Saved entries:
[Start of section]

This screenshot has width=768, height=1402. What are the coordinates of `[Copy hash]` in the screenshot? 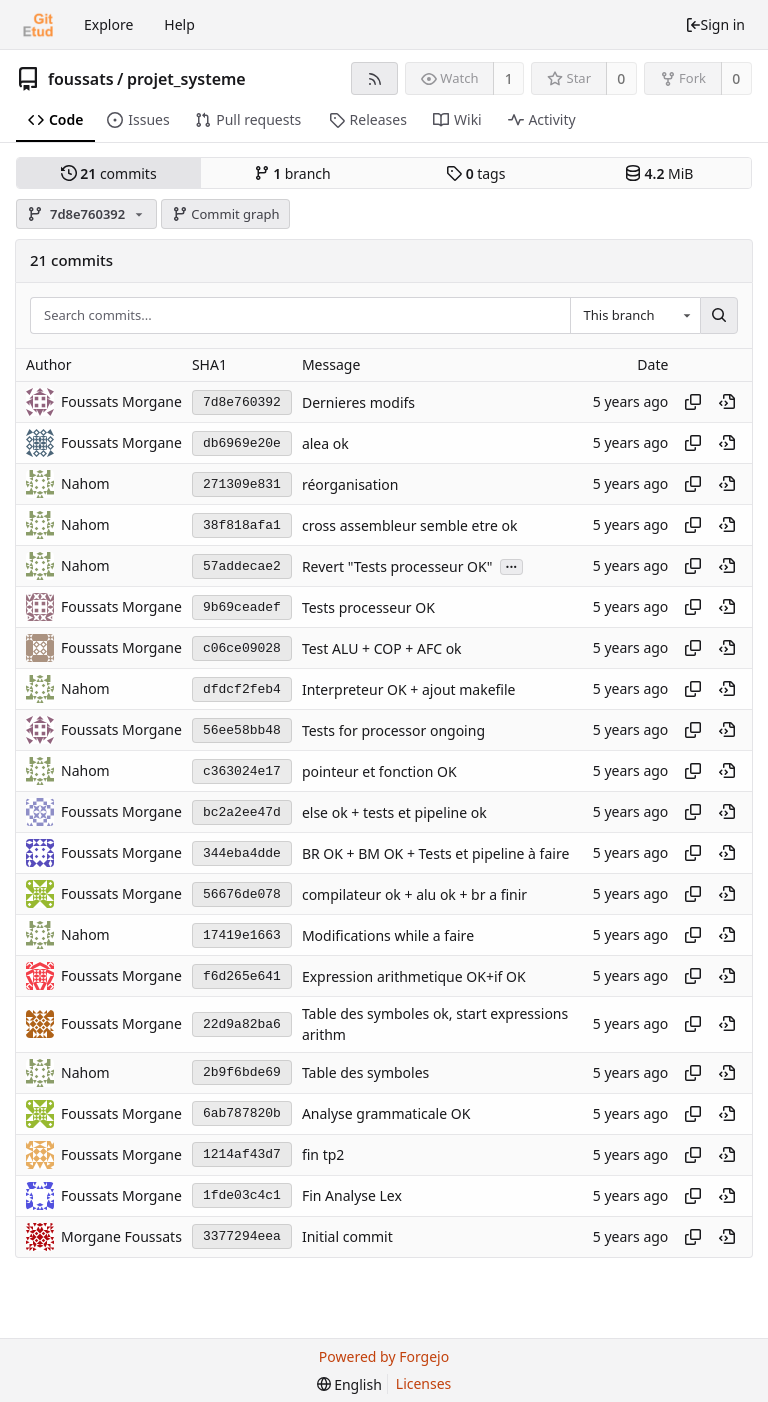 It's located at (693, 402).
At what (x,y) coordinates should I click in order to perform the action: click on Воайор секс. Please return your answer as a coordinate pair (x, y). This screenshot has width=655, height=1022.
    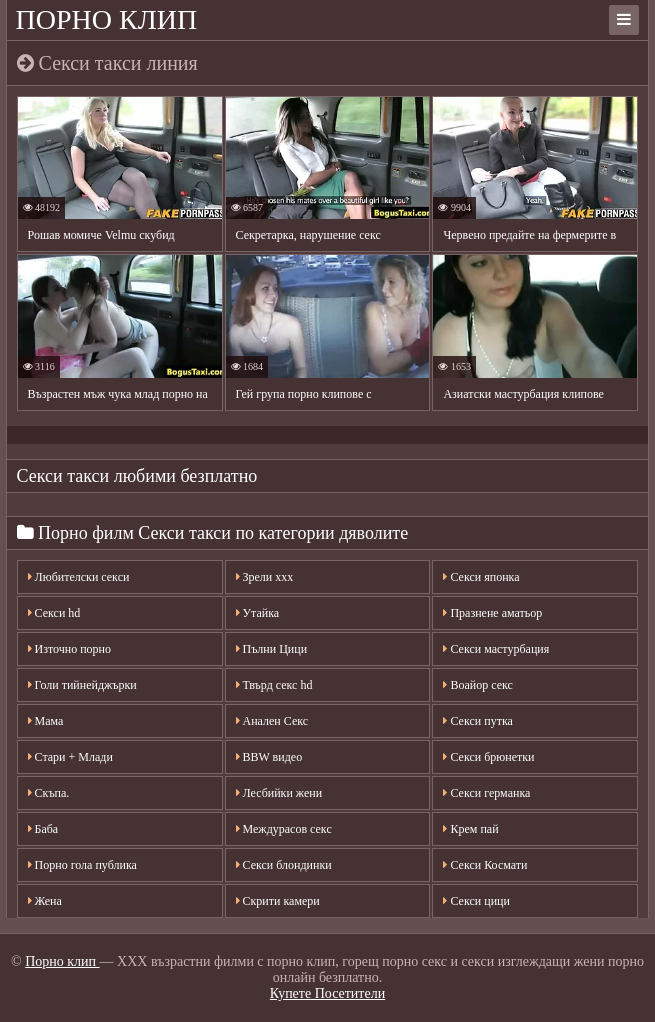
    Looking at the image, I should click on (477, 685).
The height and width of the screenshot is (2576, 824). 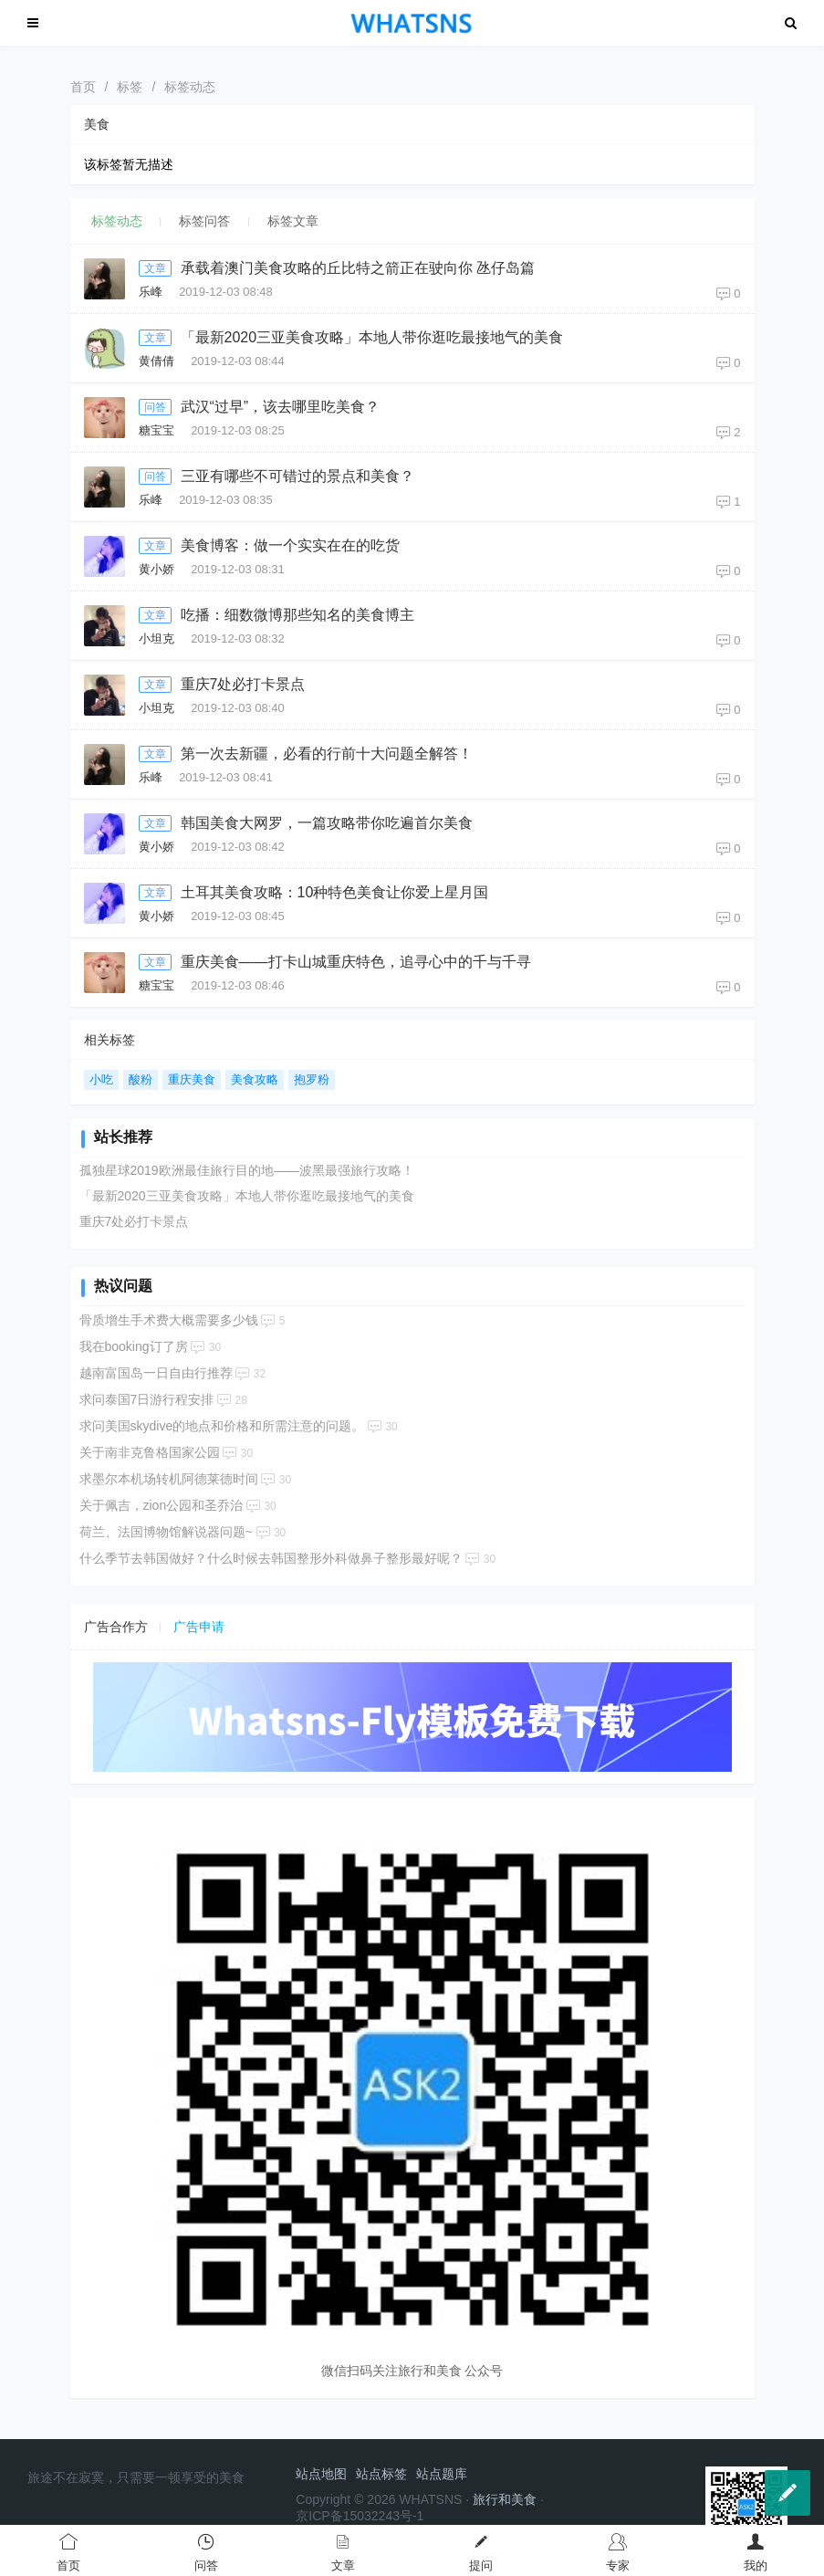 I want to click on 标签动态, so click(x=189, y=86).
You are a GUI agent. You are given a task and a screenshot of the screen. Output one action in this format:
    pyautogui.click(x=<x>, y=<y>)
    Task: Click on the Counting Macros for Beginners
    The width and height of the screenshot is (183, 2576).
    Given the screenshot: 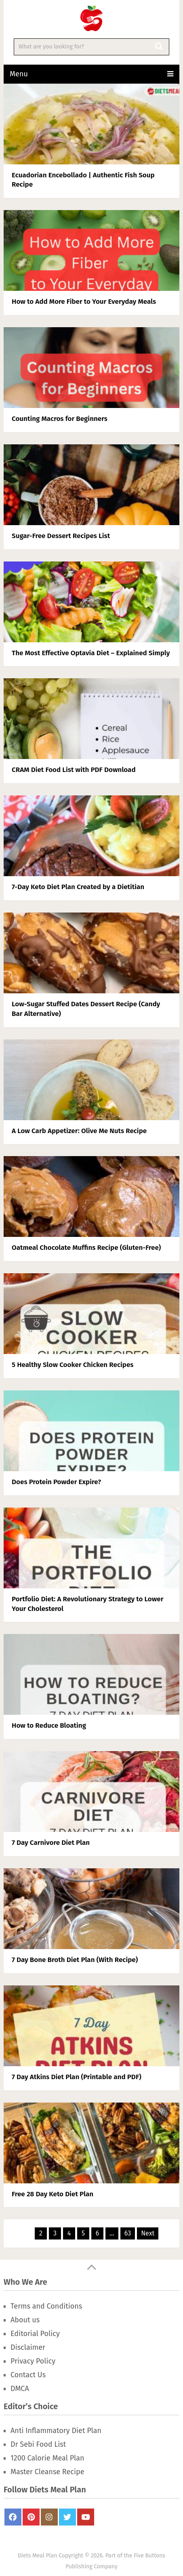 What is the action you would take?
    pyautogui.click(x=59, y=418)
    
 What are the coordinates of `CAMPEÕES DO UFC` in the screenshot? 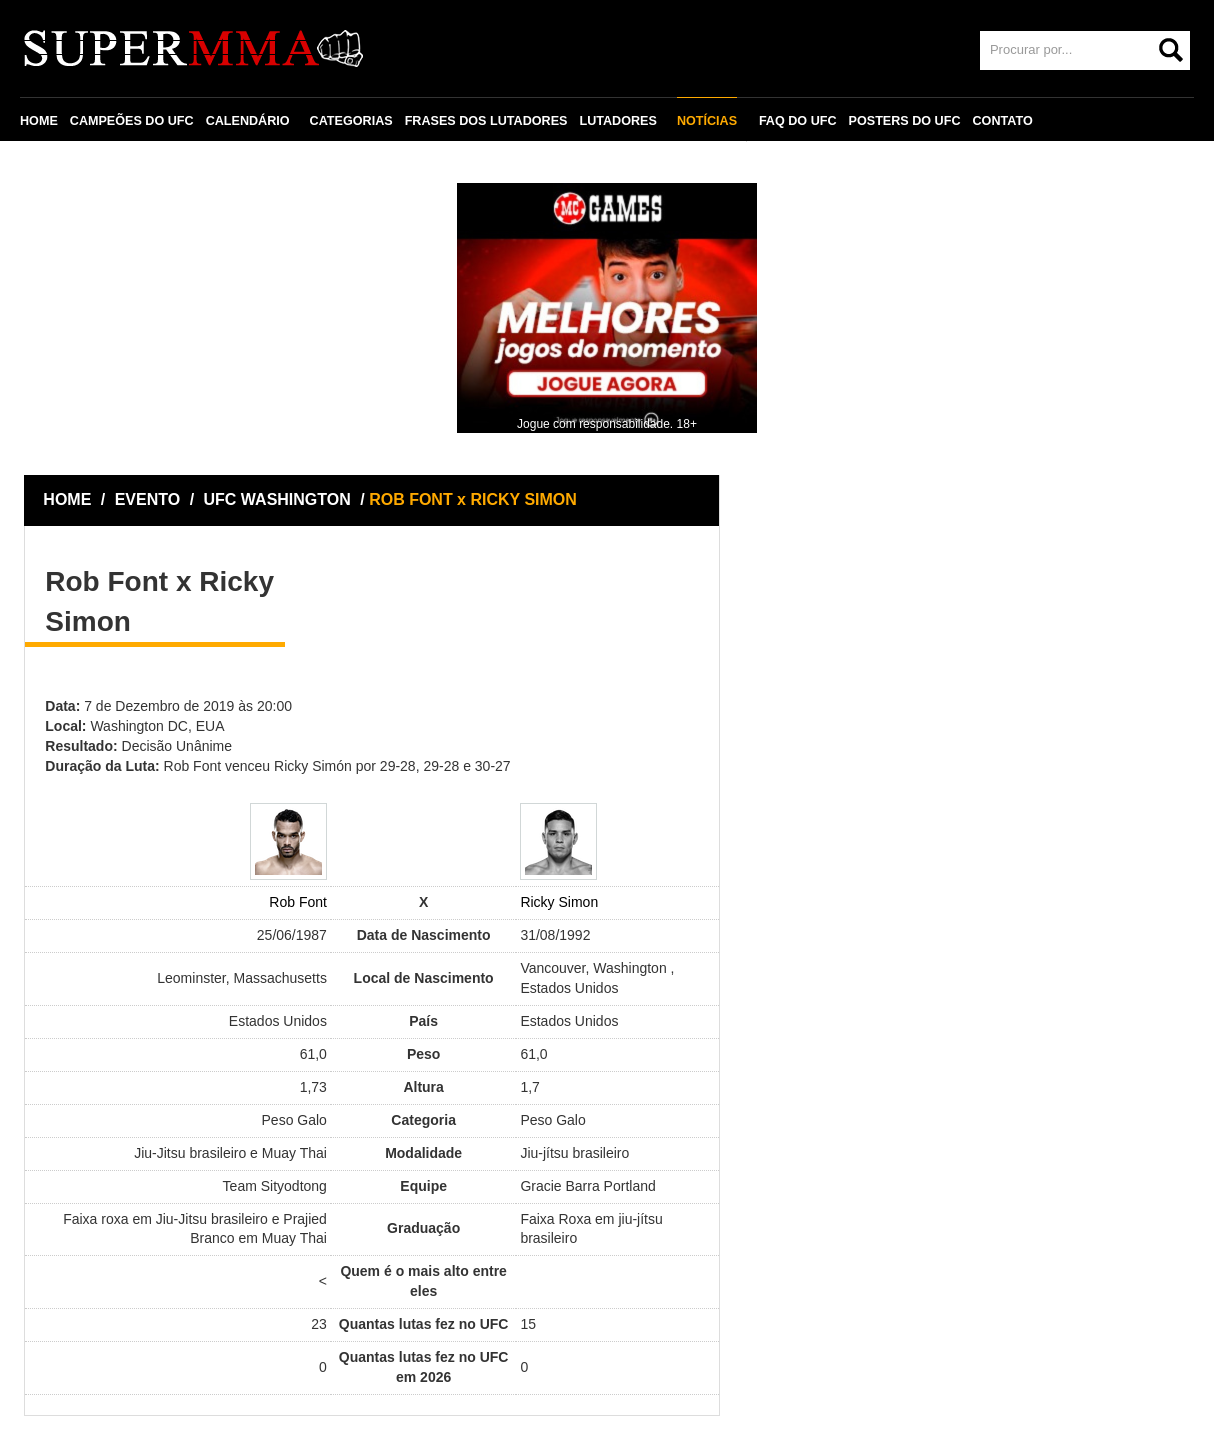 It's located at (132, 121).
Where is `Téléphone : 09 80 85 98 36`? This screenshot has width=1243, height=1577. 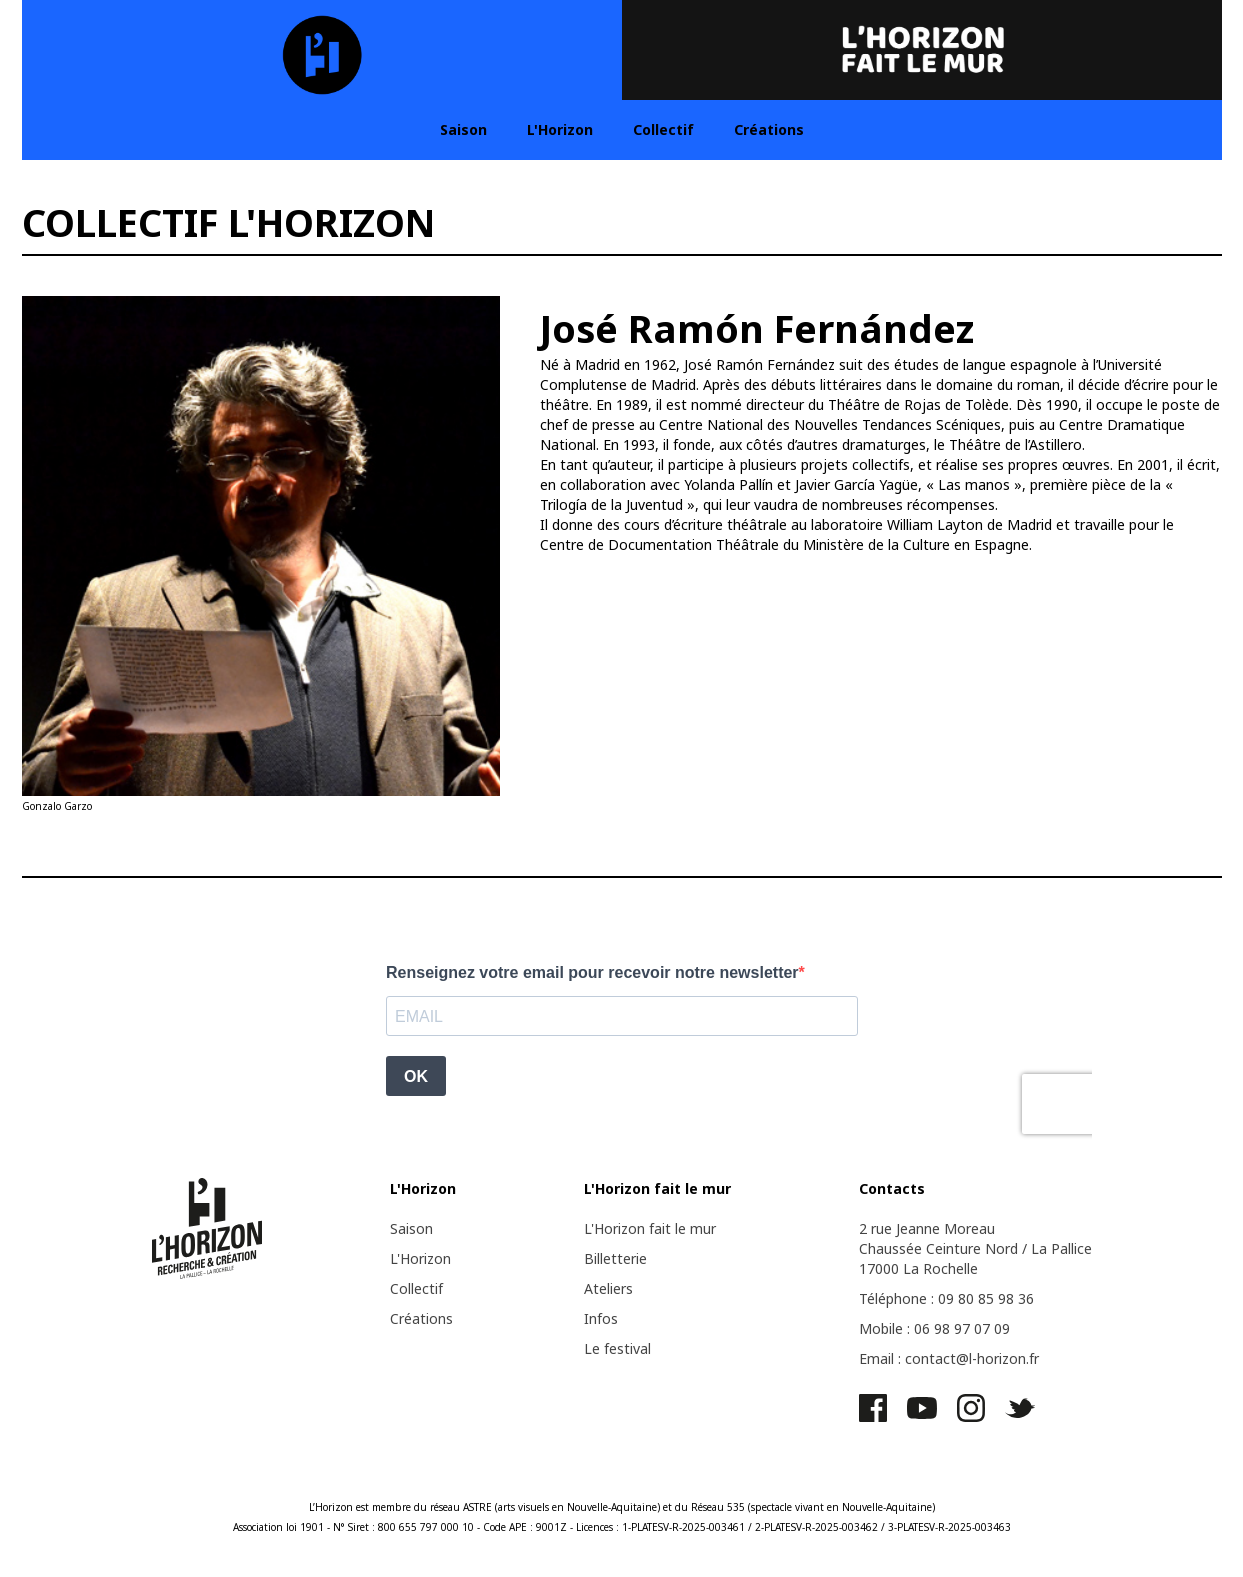
Téléphone : 09 80 85 98 36 is located at coordinates (946, 1298).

[End of section]

● EXERCISE AIM: In the records above, find the line containing "has width=1243, height=1577.". Reproduce it and every line after it through the last line, omitting pictures.

● YOUR RESPONSE:
Where is `Téléphone : 09 80 85 98 36`? This screenshot has width=1243, height=1577. 
Téléphone : 09 80 85 98 36 is located at coordinates (946, 1298).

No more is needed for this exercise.